*** MATERIAL FOR THIS EXERCISE ***
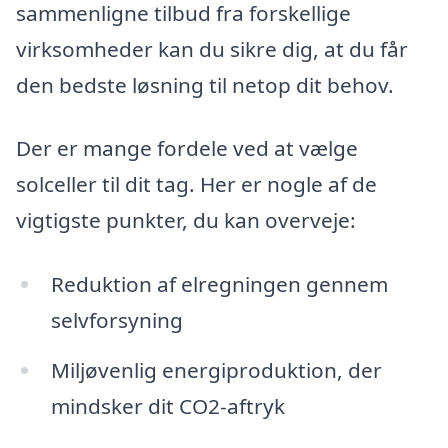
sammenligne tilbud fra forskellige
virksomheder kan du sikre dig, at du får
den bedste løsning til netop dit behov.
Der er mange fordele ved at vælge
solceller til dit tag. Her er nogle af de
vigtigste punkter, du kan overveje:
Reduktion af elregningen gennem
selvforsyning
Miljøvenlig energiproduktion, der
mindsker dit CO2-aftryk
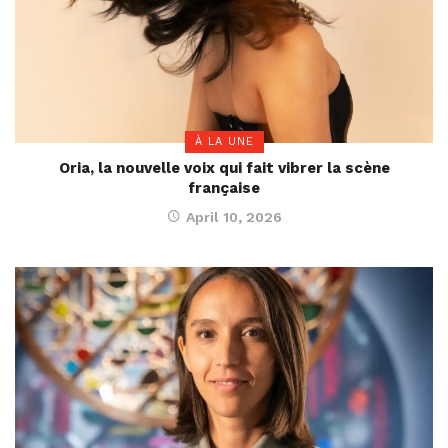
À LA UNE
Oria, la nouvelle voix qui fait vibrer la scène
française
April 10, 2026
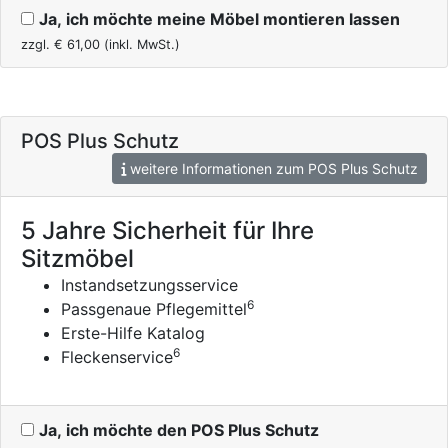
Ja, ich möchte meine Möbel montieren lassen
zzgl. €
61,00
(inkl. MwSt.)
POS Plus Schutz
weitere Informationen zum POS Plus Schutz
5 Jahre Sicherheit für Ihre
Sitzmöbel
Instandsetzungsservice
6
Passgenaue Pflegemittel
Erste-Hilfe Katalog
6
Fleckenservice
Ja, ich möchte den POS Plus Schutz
*** End of MATERIAL FOR THIS EXERCISE ***
*** MATERIAL FOR THIS EXERCISE ***
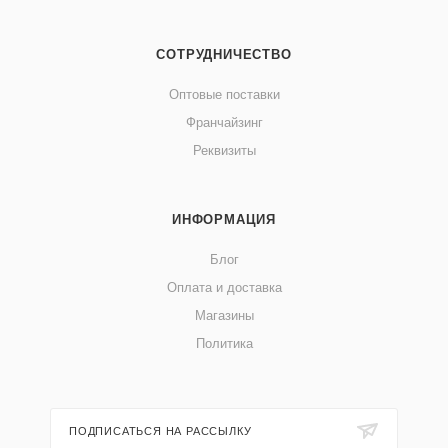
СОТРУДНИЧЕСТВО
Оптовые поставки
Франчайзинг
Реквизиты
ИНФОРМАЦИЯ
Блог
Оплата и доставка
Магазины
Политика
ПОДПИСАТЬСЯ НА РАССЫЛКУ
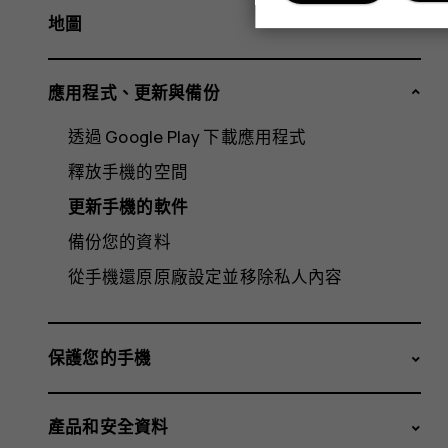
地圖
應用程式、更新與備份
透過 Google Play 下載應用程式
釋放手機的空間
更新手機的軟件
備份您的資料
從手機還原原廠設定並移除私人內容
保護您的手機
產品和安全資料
*** End of MATERIAL FOR THIS EXERCISE ***
*** MATERIAL FOR THIS EXERCISE ***
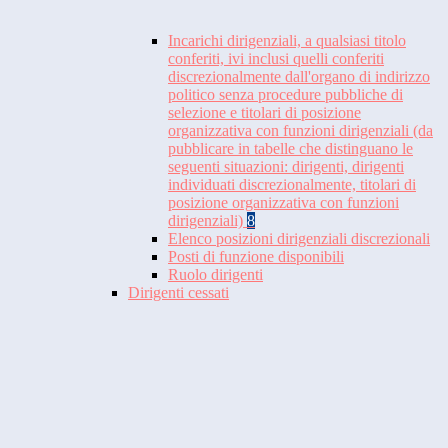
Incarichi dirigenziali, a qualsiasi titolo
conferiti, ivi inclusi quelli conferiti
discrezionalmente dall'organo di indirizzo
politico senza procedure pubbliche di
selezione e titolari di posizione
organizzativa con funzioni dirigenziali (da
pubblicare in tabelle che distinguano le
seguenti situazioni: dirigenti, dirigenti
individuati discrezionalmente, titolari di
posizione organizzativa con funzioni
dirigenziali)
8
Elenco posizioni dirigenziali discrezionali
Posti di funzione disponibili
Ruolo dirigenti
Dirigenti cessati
*** End of MATERIAL FOR THIS EXERCISE ***
_YOUR ASSIGNMENT_: In the records above, find each line that mentions the word "dirigenziali", and copy it.

_PROBLEM SOLUTION_:
Incarichi dirigenziali, a qualsiasi titolo
organizzativa con funzioni dirigenziali (da
dirigenziali)
Elenco posizioni dirigenziali discrezionali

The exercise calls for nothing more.